We worked past dark, using the truck’s headlights to light our path. I think we all would have stopped by about one or two in the morning for sleep if we’d been working as individuals. But something about working as a team helped us push on past the exhaustion. Or maybe it was the thought of all those people counting on us that kept us going. We’d brought bottles of soda, six five-gallon gas cans, oil and sharpening tools for the saws, which also helped.
Around sunrise, we got our second or third wind, the growing daylight shining through the forest spurring us on.
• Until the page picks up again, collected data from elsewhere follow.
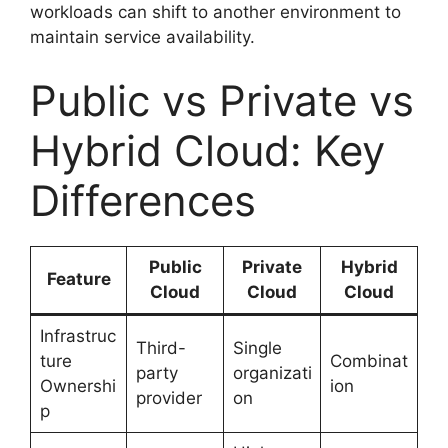
workloads can shift to another environment to
maintain service availability.
Public vs Private vs
Hybrid Cloud: Key
Differences
Public
Private
Hybrid
Feature
Cloud
Cloud
Cloud
Infrastruc
Third-
Single
ture
Combinat
party
organizati
Ownershi
ion
provider
on
p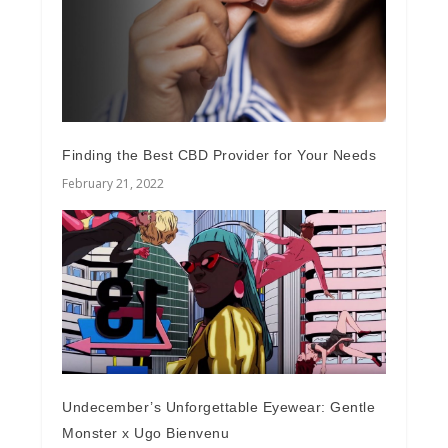
Finding the Best CBD Provider for Your Needs
February 21, 2022
Undecember’s Unforgettable Eyewear: Gentle
Monster x Ugo Bienvenu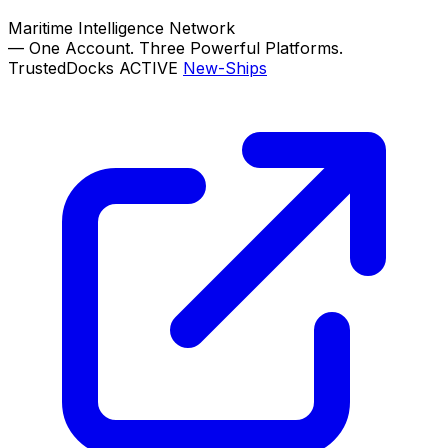
Maritime Intelligence Network
—
One Account. Three Powerful Platforms.
TrustedDocks
ACTIVE
New-Ships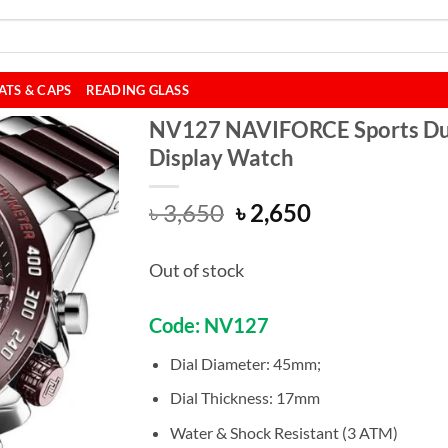
ATS & CAPS
READING GLASS
NV127 NAVIFORCE Sports Du
Display Watch
Original
Current
৳
3,650
৳
2,650
price
price
was:
is:
Out of stock
৳ 3,650.
৳ 2,650.
Code: NV127
Dial Diameter: 45mm;
Dial Thickness: 17mm
Water & Shock Resistant (3 ATM)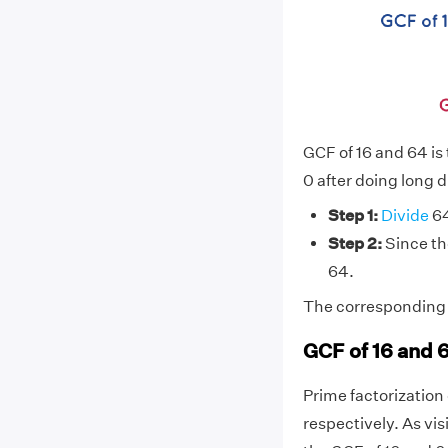
GCF of 16 and 64 is
0 after doing long d
Step 1:
Divide
64
Step 2:
Since the
64.
The corresponding d
GCF of 16 and 
Prime factorization o
respectively. As vi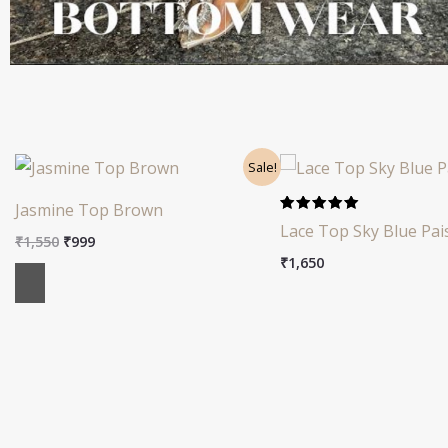
Original
Current
Sale!
price
price
was:
is:
Jasmine Top Brown
₹1,550.
₹999.
Rated
Lace Top Sky Blue Pai
5.00
₹
1,550
₹
999
out of 5
₹
1,650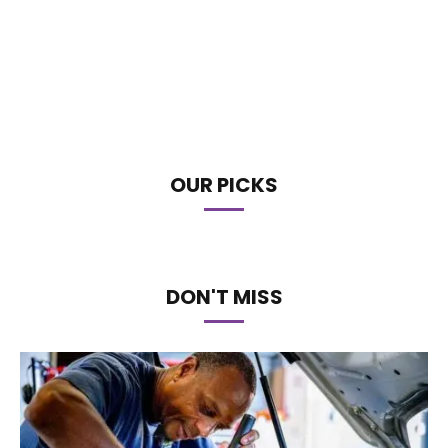
OUR PICKS
DON'T MISS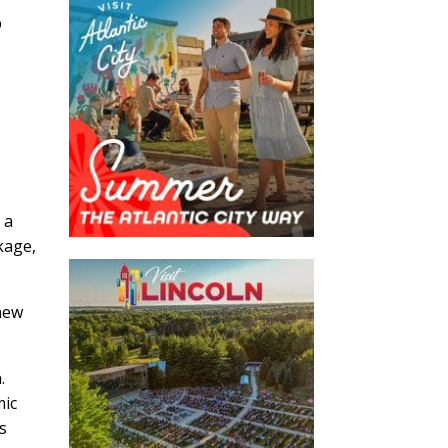
p
 a
kage,
new
.
mic
s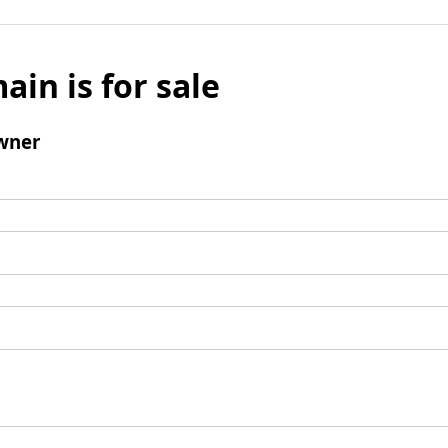
ain is for sale
wner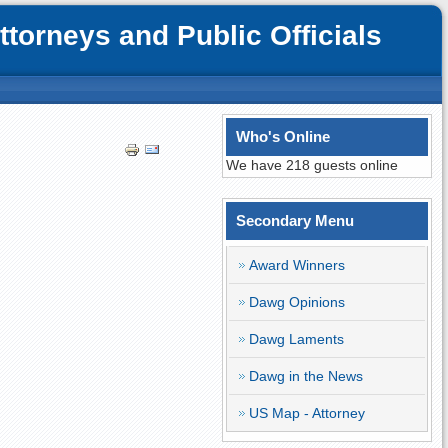
orneys and Public Officials
Who's Online
We have 218 guests online
Secondary Menu
Award Winners
Dawg Opinions
Dawg Laments
Dawg in the News
US Map - Attorney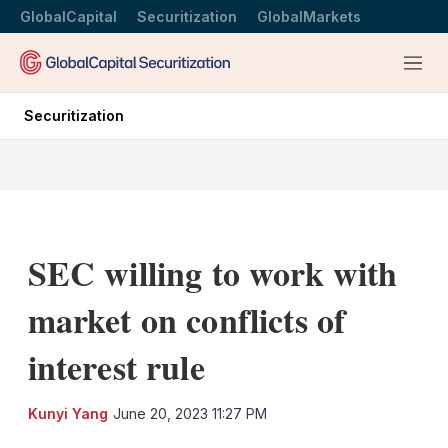
GlobalCapital
Securitization
GlobalMarkets
Menu
Securitization
SEC willing to work with
market on conflicts of
interest rule
LinkedIn
X
Sh
Kunyi Yang
June 20, 2023 11:27 PM
mo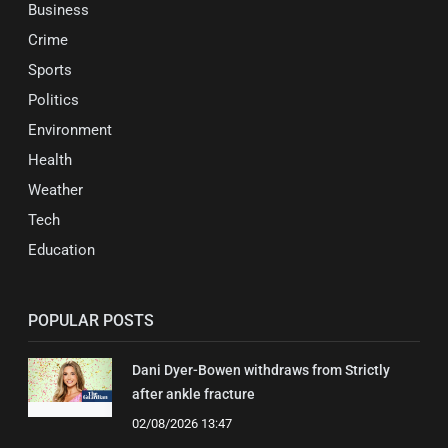
Business
Crime
Sports
Politics
Environment
Health
Weather
Tech
Education
POPULAR POSTS
Dani Dyer-Bowen withdraws from Strictly
after ankle fracture
02/08/2026 13:47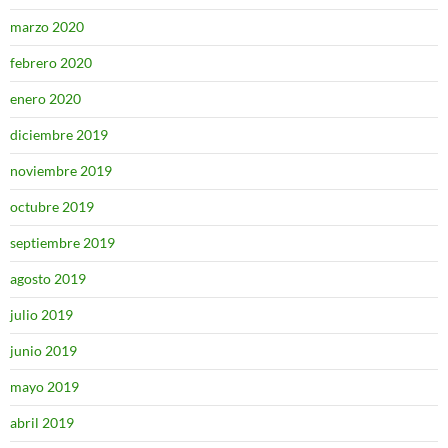
marzo 2020
febrero 2020
enero 2020
diciembre 2019
noviembre 2019
octubre 2019
septiembre 2019
agosto 2019
julio 2019
junio 2019
mayo 2019
abril 2019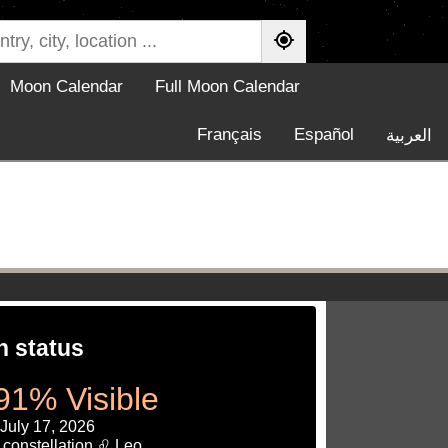
Moon Calendar
Full Moon Calendar
Français
Español
العربية
 status
91% Visible
 July 17, 2026
 constellation ♌ Leo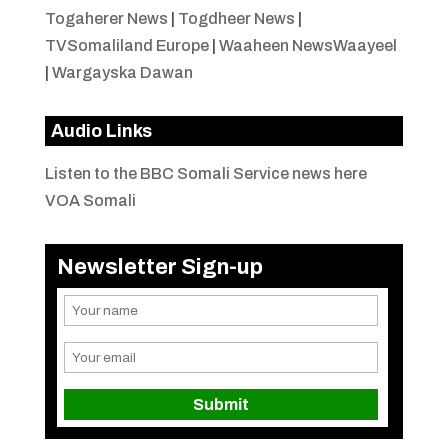
Togaherer News
|
Togdheer News
|
TVSomaliland Europe
|
Waaheen NewsWaayeel
|
Wargayska Dawan
Audio Links
Listen to the BBC Somali Service news here
VOA Somali
Newsletter Sign-up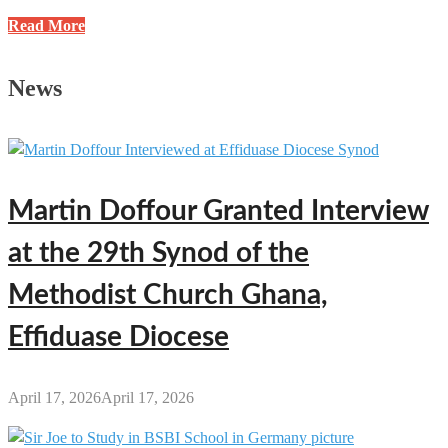
3
Read More
Profitable
Business
News
Ideas
You
Can
Start
with
Martin Doffour Granted Interview
Less
Than
at the 29th Synod of the
GH₵1,000
in
Methodist Church Ghana,
Ghana
Effiduase Diocese
April 17, 2026
April 17, 2026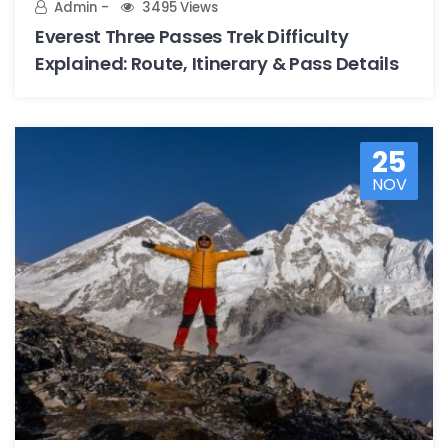
Admin
3495 Views
Everest Three Passes Trek Difficulty
Explained: Route, Itinerary & Pass Details
25
NOV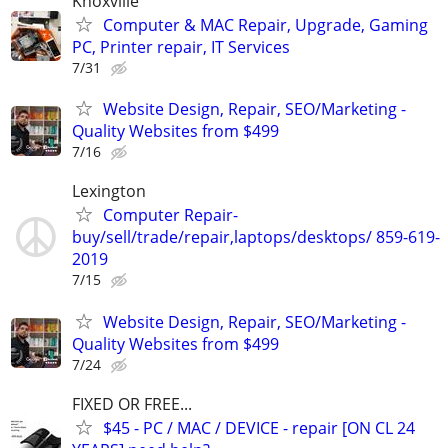
Knoxville
Computer & MAC Repair, Upgrade, Gaming
PC, Printer repair, IT Services
7/31
Website Design, Repair, SEO/Marketing -
Quality Websites from $499
7/16
Lexington
Computer Repair-
buy/sell/trade/repair,laptops/desktops/ 859-619-
2019
7/15
Website Design, Repair, SEO/Marketing -
Quality Websites from $499
7/24
FIXED OR FREE...
$45 - PC / MAC / DEVICE - repair [ON CL 24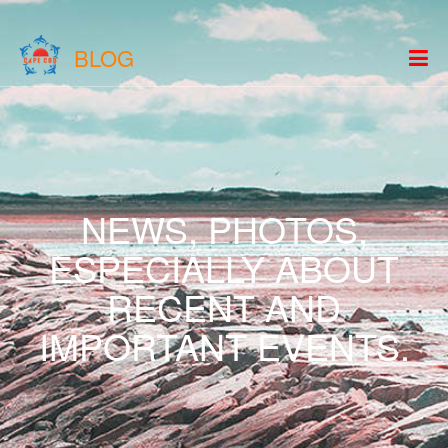
BLOG
NEWS, PHOTOS,
ESPECIALLY ABOUT
RECENT AND
IMPORTANT EVENTS.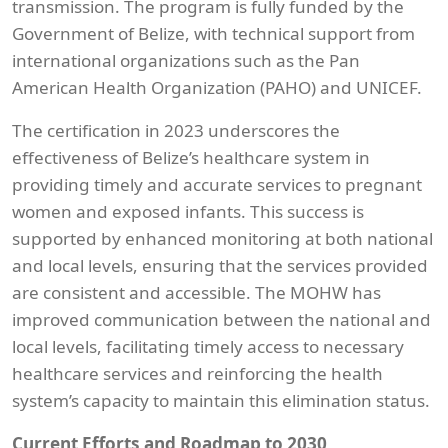
transmission. The program is fully funded by the
Government of Belize, with technical support from
international organizations such as the Pan
American Health Organization (PAHO) and UNICEF.
The certification in 2023 underscores the
effectiveness of Belize’s healthcare system in
providing timely and accurate services to pregnant
women and exposed infants. This success is
supported by enhanced monitoring at both national
and local levels, ensuring that the services provided
are consistent and accessible. The MOHW has
improved communication between the national and
local levels, facilitating timely access to necessary
healthcare services and reinforcing the health
system’s capacity to maintain this elimination status.
Current Efforts and Roadmap to 2030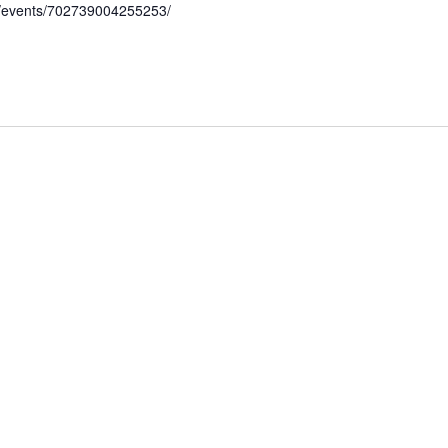
/events/702739004255253/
It was a beautiful area, and exciting to think that soon it would be our new home.
But by nine a.m., we were running out of gas and energy, even as determined as we were.
“Hey, guys,” I yelled over the whining of the saws.
One by one, they shut off the machines.
“How about we stop for awhile, grab a meal and some more gas and oil?”
Wearily, they brought the chainsaws back to the truck and I unhooked the chain from the back hitch. I tried not to cringe as we piled into the cab, our heavy boots knocking off clumps of muddy snow into the floorboards. Mentally I promised my truck a full bath inside and out someday soon as I drove us back into Spearfish.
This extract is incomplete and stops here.